Stocks Fall Even as Yields Spike
Stocks fell again last week amid more mixed economic data releases and a sharp increase in bond yields. The Dow Jones Industrial Average dropped 0.89% to 17,849, the S&P 500 Index fell 0.71% to 2,092, while the Nasdaq Composite Index held up better, slipping only 0.04% to 5,068.
Meanwhile, the yield on the 10-year Treasury rose sharply from 2.12% to 2.40% as prices correspondingly fell. Indeed, although last week featured multiple signs that global growth remains sluggish, this did not stop bond yields from hitting fresh highs for the year. While the year-to-date rise in yields has been modest, parts of the market sensitive to rate increases have still proved vulnerable. For investors looking to ride out this change in the rate regime, we'd look at financial and health care stocks.
Gyrations in Bond Markets
Last week confirmed what many investors already suspected: Global growth is unlikely to accelerate this year. Evidence included a 10% plunge in cyclically sensitive South Korean exports, a markdown of global growth estimates by the Organization for Economic Cooperation and Development, weak U.S. factory orders and a tepid read on the U.S. economy by the Federal Reserve (Fed).

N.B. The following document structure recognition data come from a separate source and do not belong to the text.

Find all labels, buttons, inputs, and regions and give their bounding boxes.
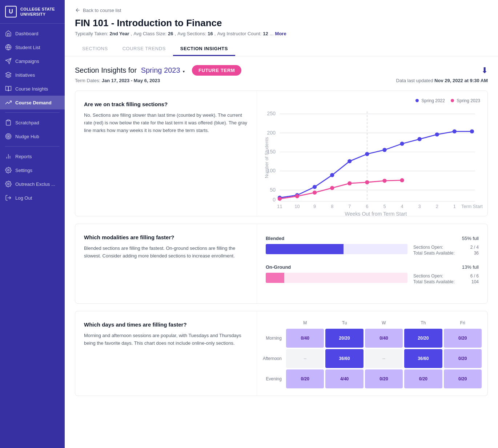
sidebar-item-label: Log Out xyxy=(15,195,32,201)
svg-point-43 xyxy=(295,194,299,198)
avg-sections-label: Avg Sections: xyxy=(177,31,206,36)
insights-title: Section Insights for Spring 2023 ▾ xyxy=(75,66,185,75)
blended-stats: Sections Open:2 / 4 Total Seats Availabl… xyxy=(413,245,479,256)
ellipsis: ... xyxy=(270,31,274,36)
svg-point-46 xyxy=(348,181,352,185)
content-area: Section Insights for Spring 2023 ▾ FUTUR… xyxy=(65,56,498,412)
legend-item-spring2023: Spring 2023 xyxy=(451,98,480,103)
svg-point-33 xyxy=(330,173,334,177)
sidebar-item-dashboard[interactable]: Dashboard xyxy=(0,27,65,40)
sidebar-item-settings[interactable]: Settings xyxy=(0,163,65,177)
svg-text:Number of Students: Number of Students xyxy=(264,137,269,178)
term-link[interactable]: Spring 2023 xyxy=(141,66,180,74)
typically-taken-value: 2nd Year xyxy=(110,31,129,36)
heatmap-empty-header xyxy=(263,319,285,327)
svg-point-35 xyxy=(365,152,369,156)
sidebar-item-label: Dashboard xyxy=(15,31,39,36)
arrow-left-icon xyxy=(75,7,81,13)
heatmap-row-afternoon: Afternoon xyxy=(263,349,285,368)
typically-taken-label: Typically Taken: xyxy=(75,31,108,36)
heatmap-cell-evening-th: 0/20 xyxy=(404,369,442,388)
sidebar: U COLLEGE STATEUNIVERSITY Dashboard Stud… xyxy=(0,0,65,448)
svg-text:5: 5 xyxy=(383,204,386,209)
logo-text: COLLEGE STATEUNIVERSITY xyxy=(20,7,55,17)
blended-pct: 55% full xyxy=(462,236,479,241)
sidebar-item-label: Initiatives xyxy=(15,72,35,78)
sidebar-item-label: Course Insights xyxy=(15,86,48,92)
svg-point-39 xyxy=(435,132,439,136)
sidebar-item-course-insights[interactable]: Course Insights xyxy=(0,82,65,96)
sidebar-item-course-demand[interactable]: Course Demand xyxy=(0,96,65,109)
sidebar-item-campaigns[interactable]: Campaigns xyxy=(0,54,65,68)
modality-blended: Blended 55% full Sections Open:2 / 4 Tot… xyxy=(266,236,479,256)
sidebar-logo: U COLLEGE STATEUNIVERSITY xyxy=(0,0,65,24)
heatmap-cell-morning-tu: 20/20 xyxy=(325,329,363,348)
back-link[interactable]: Back to course list xyxy=(75,7,488,13)
term-dates-value: Jan 17, 2023 - May 6, 2023 xyxy=(102,78,160,83)
card-modalities: Which modalities are filling faster? Ble… xyxy=(75,224,488,304)
sidebar-item-student-list[interactable]: Student List xyxy=(0,40,65,54)
svg-point-48 xyxy=(382,179,386,183)
svg-point-7 xyxy=(7,135,10,138)
svg-rect-5 xyxy=(7,120,9,121)
main-header: Back to course list FIN 101 - Introducti… xyxy=(65,0,498,56)
svg-text:Term Start: Term Start xyxy=(461,204,483,209)
svg-text:1: 1 xyxy=(453,204,456,209)
line-chart: 250 200 150 100 50 0 Number of Students xyxy=(264,106,480,209)
card2-desc: Blended sections are filling the fastest… xyxy=(84,245,248,260)
sidebar-item-logout[interactable]: Log Out xyxy=(0,191,65,205)
trending-up-icon xyxy=(5,99,12,106)
heatmap-cell-afternoon-tu: 36/60 xyxy=(325,349,363,368)
heatmap-cell-evening-tu: 4/40 xyxy=(325,369,363,388)
sidebar-item-nudge-hub[interactable]: Nudge Hub xyxy=(0,129,65,143)
avg-instructor-value: 12 xyxy=(263,31,268,36)
download-icon[interactable]: ⬇ xyxy=(481,66,488,75)
legend-item-spring2022: Spring 2022 xyxy=(415,98,445,103)
tab-course-trends[interactable]: COURSE TRENDS xyxy=(115,42,173,56)
svg-point-37 xyxy=(400,142,404,146)
on-ground-bar xyxy=(266,273,284,283)
sidebar-item-reports[interactable]: Reports xyxy=(0,149,65,163)
modality-on-ground: On-Ground 13% full Sections Open:6 / 6 T… xyxy=(266,264,479,284)
avg-class-size-label: Avg Class Size: xyxy=(133,31,166,36)
svg-text:10: 10 xyxy=(294,204,300,209)
log-out-icon xyxy=(5,195,12,201)
tab-sections[interactable]: SECTIONS xyxy=(75,42,115,56)
tab-section-insights[interactable]: SECTION INSIGHTS xyxy=(173,42,235,56)
book-icon xyxy=(5,85,12,92)
heatmap-cell-evening-fri: 0/20 xyxy=(444,369,482,388)
tabs: SECTIONS COURSE TRENDS SECTION INSIGHTS xyxy=(75,42,488,56)
svg-text:7: 7 xyxy=(348,204,351,209)
heatmap-cell-afternoon-w: -- xyxy=(365,349,403,368)
sidebar-item-outreach[interactable]: Outreach Exclus ... xyxy=(0,177,65,191)
svg-point-49 xyxy=(400,178,404,182)
heatmap: M Tu W Th Fri Morning 0/40 20/20 0/40 20… xyxy=(263,319,482,388)
more-link[interactable]: More xyxy=(275,31,286,36)
card2-question: Which modalities are filling faster? xyxy=(84,234,248,240)
chevron-down-icon[interactable]: ▾ xyxy=(183,69,185,73)
future-term-badge: FUTURE TERM xyxy=(192,65,241,76)
svg-text:0: 0 xyxy=(273,197,276,203)
heatmap-cell-evening-m: 0/20 xyxy=(286,369,324,388)
svg-point-36 xyxy=(382,148,386,152)
svg-text:250: 250 xyxy=(267,111,276,116)
sidebar-item-initiatives[interactable]: Initiatives xyxy=(0,68,65,82)
card1-left: Are we on track filling sections? No. Se… xyxy=(75,91,257,216)
heatmap-col-th: Th xyxy=(404,319,442,327)
term-dates-row: Term Dates: Jan 17, 2023 - May 6, 2023 D… xyxy=(75,78,488,83)
card3-left: Which days and times are filling faster?… xyxy=(75,311,257,396)
svg-point-47 xyxy=(365,180,369,184)
avg-class-size-value: 26 xyxy=(168,31,173,36)
svg-point-40 xyxy=(453,129,457,133)
nav-divider-2 xyxy=(5,146,60,147)
svg-point-42 xyxy=(278,197,282,201)
avg-instructor-label: Avg Instructor Count: xyxy=(217,31,261,36)
svg-point-38 xyxy=(417,137,421,141)
heatmap-col-w: W xyxy=(365,319,403,327)
heatmap-col-fri: Fri xyxy=(444,319,482,327)
on-ground-stats: Sections Open:6 / 6 Total Seats Availabl… xyxy=(413,273,479,284)
sidebar-item-scratchpad[interactable]: Scratchpad xyxy=(0,116,65,129)
sidebar-item-label: Campaigns xyxy=(15,59,39,64)
globe-icon xyxy=(5,44,12,51)
svg-text:9: 9 xyxy=(313,204,316,209)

But there were some positives as well, mostly in the United States: a strong manufacturing survey from the Institute for Supply Management, a 280,000 increase in net new jobs in May and a modest acceleration in wage growth.
Despite the mixed messages, bond yields resumed their ascent. In the U.S., this is partly a function of shifting expectations around the date of the Fed’s interest rate liftoff. Consistent with our view, investors are now seeing September as the likely date for that first fateful shift in monetary policy. However, the rise in U.S. real yields—now up by more than 50 basis points (0.50%) since mid-April—still seems severe in an environment characterized by uninspiring growth. Part of the explanation lies in the fact that European bond yields, which have experienced a similar surge, are no longer anchoring global yields to the same extent they did a few months back.
Our view is that these gyrations in the bond markets are being driven primarily by technical factors as well as investors selling European debt, a reversal of what has been a massively crowded position. Still, while volatility is likely to continue, over the intermediate term the rise in bond yields should be contained by demand from investors, particularly pensions and insurance companies, who are still desperate to source yield.